**Structured page parsing data**
○ ○ ○ ○ ○ ○ ○

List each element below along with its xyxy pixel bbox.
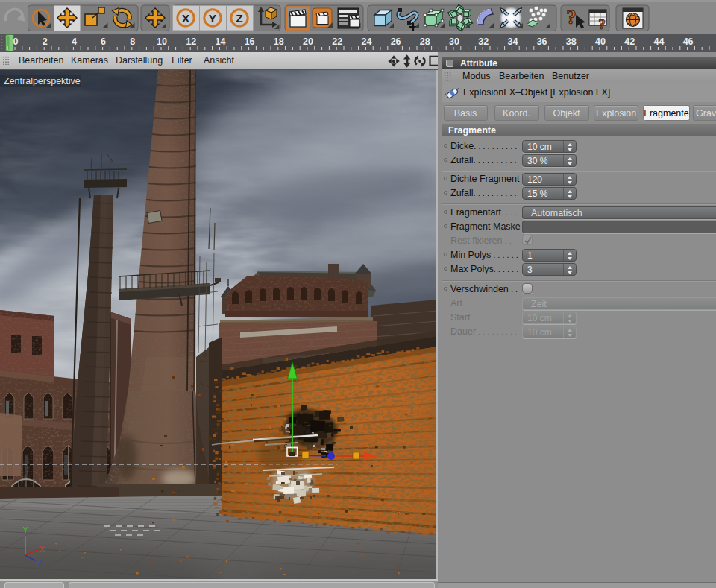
svg-text:?: ?	[566, 6, 577, 28]
svg-text:Z: Z	[236, 12, 243, 25]
svg-text:26: 26	[391, 37, 401, 47]
svg-text:46: 46	[683, 37, 694, 47]
svg-text:44: 44	[653, 37, 664, 47]
svg-text:2: 2	[43, 37, 48, 47]
svg-text:20: 20	[303, 37, 313, 47]
svg-text:42: 42	[624, 37, 635, 47]
svg-text:40: 40	[595, 37, 606, 47]
svg-text:4: 4	[72, 37, 77, 47]
svg-text:28: 28	[420, 37, 430, 47]
svg-text:30: 30	[449, 37, 459, 47]
svg-text:22: 22	[332, 37, 342, 47]
svg-text:16: 16	[245, 37, 255, 47]
svg-text:18: 18	[274, 37, 284, 47]
svg-text:14: 14	[215, 37, 225, 47]
svg-text:X: X	[182, 12, 190, 25]
svg-text:Zentralperspektive: Zentralperspektive	[4, 76, 81, 86]
svg-text:0: 0	[13, 37, 19, 47]
svg-text:38: 38	[566, 37, 577, 47]
svg-text:6: 6	[101, 37, 106, 47]
svg-text:X: X	[40, 546, 45, 554]
svg-text:Y: Y	[23, 526, 28, 534]
svg-text:12: 12	[186, 37, 196, 47]
svg-text:?: ?	[598, 16, 606, 32]
svg-text:8: 8	[130, 37, 135, 47]
svg-text:36: 36	[537, 37, 547, 47]
svg-text:32: 32	[478, 37, 489, 47]
svg-text:Y: Y	[209, 12, 217, 25]
svg-text:Z: Z	[37, 559, 42, 567]
svg-text:34: 34	[507, 37, 518, 47]
svg-text:24: 24	[361, 37, 371, 47]
svg-text:10: 10	[157, 37, 167, 47]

○ ○ ○ ○ ○ ○ ○

**TASK DESCRIPTION**
Without the pictures, copy out all the records above exactly.

**EXPECTED OUTPUT**
List each element below along with its xyxy pixel bbox.
svg-text:?: ?	[566, 6, 577, 28]
svg-text:Z: Z	[236, 12, 243, 25]
svg-text:26: 26	[391, 37, 401, 47]
svg-text:46: 46	[683, 37, 694, 47]
svg-text:44: 44	[653, 37, 664, 47]
svg-text:2: 2	[43, 37, 48, 47]
svg-text:20: 20	[303, 37, 313, 47]
svg-text:42: 42	[624, 37, 635, 47]
svg-text:40: 40	[595, 37, 606, 47]
svg-text:4: 4	[72, 37, 77, 47]
svg-text:28: 28	[420, 37, 430, 47]
svg-text:30: 30	[449, 37, 459, 47]
svg-text:22: 22	[332, 37, 342, 47]
svg-text:16: 16	[245, 37, 255, 47]
svg-text:18: 18	[274, 37, 284, 47]
svg-text:14: 14	[215, 37, 225, 47]
svg-text:X: X	[182, 12, 190, 25]
svg-text:Zentralperspektive: Zentralperspektive	[4, 76, 81, 86]
svg-text:0: 0	[13, 37, 19, 47]
svg-text:38: 38	[566, 37, 577, 47]
svg-text:6: 6	[101, 37, 106, 47]
svg-text:X: X	[40, 546, 45, 554]
svg-text:Y: Y	[23, 526, 28, 534]
svg-text:12: 12	[186, 37, 196, 47]
svg-text:?: ?	[598, 16, 606, 32]
svg-text:8: 8	[130, 37, 135, 47]
svg-text:36: 36	[537, 37, 547, 47]
svg-text:32: 32	[478, 37, 489, 47]
svg-text:Y: Y	[209, 12, 217, 25]
svg-text:Z: Z	[37, 559, 42, 567]
svg-text:34: 34	[507, 37, 518, 47]
svg-text:24: 24	[361, 37, 371, 47]
svg-text:10: 10	[157, 37, 167, 47]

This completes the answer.